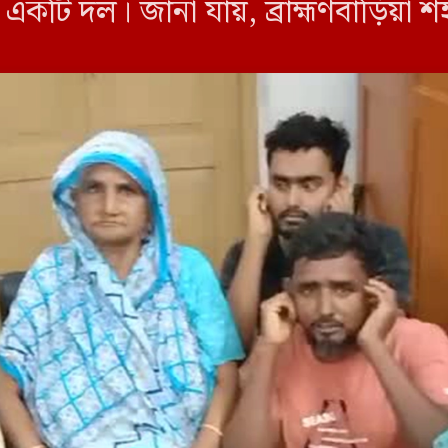
একটি দল। জানা যায়, ব্রাহ্মণবাড়িয়া 
 […]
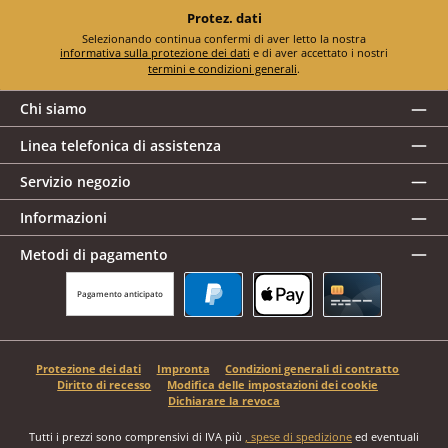
Protez. dati
Selezionando continua confermi di aver letto la nostra
informativa sulla protezione dei dati
e di aver accettato i nostri
termini e condizioni generali
.
Chi siamo
Linea telefonica di assistenza
Servizio negozio
Informazioni
Metodi di pagamento
Pagamento anticipato
PayPal
Apple Pay
Carta di credito
Protezione dei dati
Impronta
Condizioni generali di contratto
Diritto di recesso
Modifica delle impostazioni dei cookie
Dichiarare la revoca
Tutti i prezzi sono comprensivi di IVA più
, spese di spedizione
ed eventuali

DIRECTIONS: Tail of the listing, starting at the line with "Informazioni" and ending at the last line: output it exactly and add nothing.

RESULT OF THIS EXERCISE:
Informazioni
Metodi di pagamento
Pagamento anticipato
PayPal
Apple Pay
Carta di credito
Protezione dei dati
Impronta
Condizioni generali di contratto
Diritto di recesso
Modifica delle impostazioni dei cookie
Dichiarare la revoca
Tutti i prezzi sono comprensivi di IVA più
, spese di spedizione
ed eventuali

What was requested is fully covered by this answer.